Quanto al rilievo secondo cui l’inserimento di due medie struttura di vendita in zona C altererebbe l’equilibrio complessivo del PUC, esso è rimasto del tutto generico.

Né vi è contraddizione tra il riconoscimento da parte del TAR della legittimazione ad agire dell’appellante – in virtù della vicinitas commerciale – ed il riscontro della legittimità dell’esercizio del potere di pianificazione urbanistica.

Le censure relative all’adeguamento al PAI sono smentite dalla documentazione in atti da cui risulta che il Comune ha operato in conformità delle disposizioni secondo cui “Indipendentemente dall’esistenza di aree perimetrate dal PAI, in sede di adozione di nuovi strumenti urbanistici anche di livello attuativo e di varianti generali agli strumenti urbanistici vigenti i Comuni – tenuto conto delle prescrizioni contenute nei piani urbanistici provinciali e nel piano paesistico regionale relativamente a difesa del suolo, assetto idrogeologico, riduzione della pericolosità e del rischio idrogeologico – assumono e valutano le indicazioni di appositi studi di compatibilità idraulica e geologica e geotecnica, predisposti in osservanza dei successivi articoli 24 e 25, riferiti a tutto il territorio comunale o alle sole aree interessate dagli atti proposti all’adozione.

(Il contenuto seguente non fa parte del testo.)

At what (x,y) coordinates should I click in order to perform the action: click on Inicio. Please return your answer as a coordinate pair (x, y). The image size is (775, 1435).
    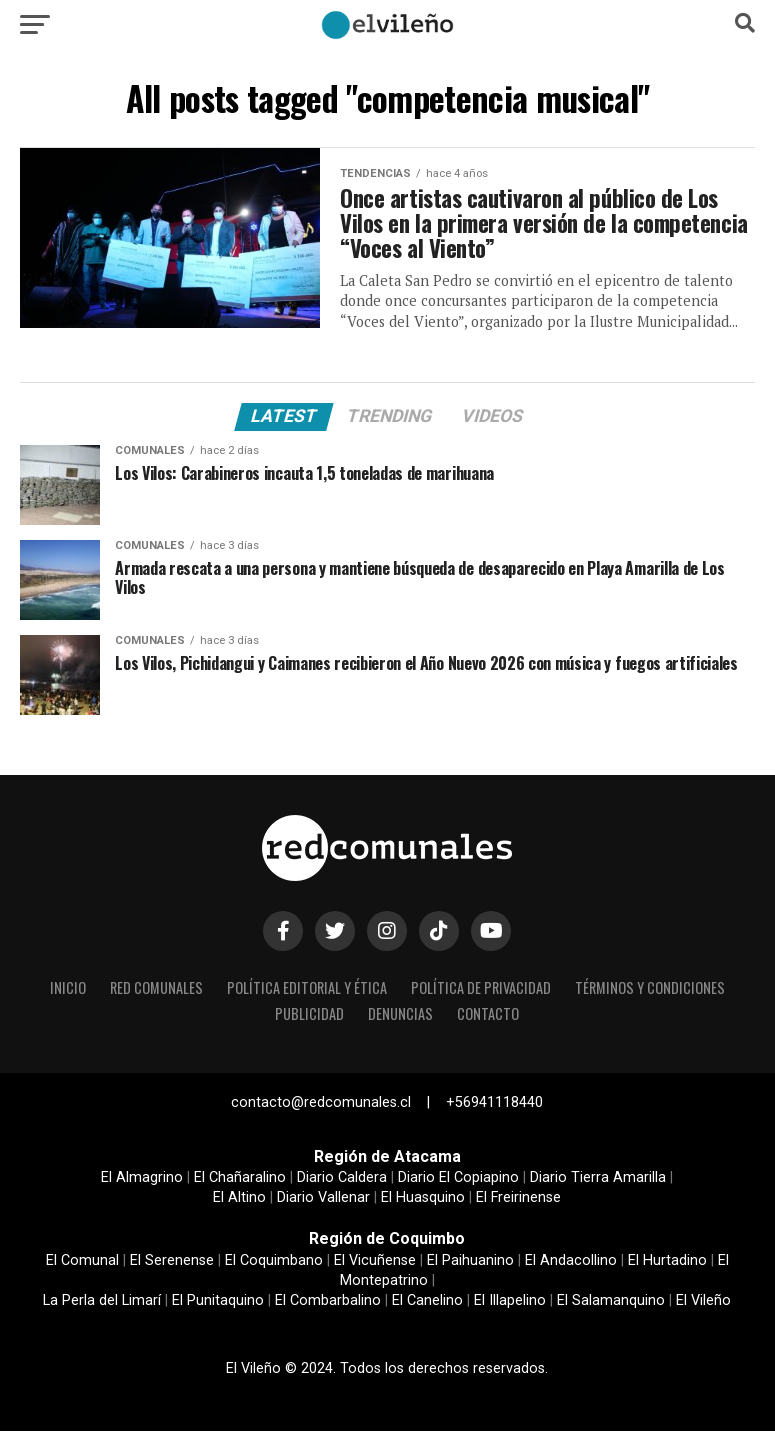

Le conseguenti valutazioni comunali, poste a corredo degli atti di piano costituiscono oggetto delle verifiche di coerenza di cui all’articolo 32 commi 3, 5, della legge regionale 22.4.2002, n. 7 (legge finanziaria 2002)”.

Inoltre, l’appellante non ha fornito alcun principio di prova dell’ipotizzata eventuale, perdurante incoerenza tra il Piano approvato e il PAI.

Del tutto generica e, comunque, priva di qualsivoglia supporto probatorio, è infine la censura secondo cui la celerità dei tempi di approvazione del Piano in esame sarebbe in realtà sintomatica dello sviamento della funzione amministrativa.

In definitiva, per quanto sopra argomentato, l’appello deve essere respinto.

Ne consegue l’improcedibilità, per sopravvenuta carenza di interesse, dell’appello incidentale.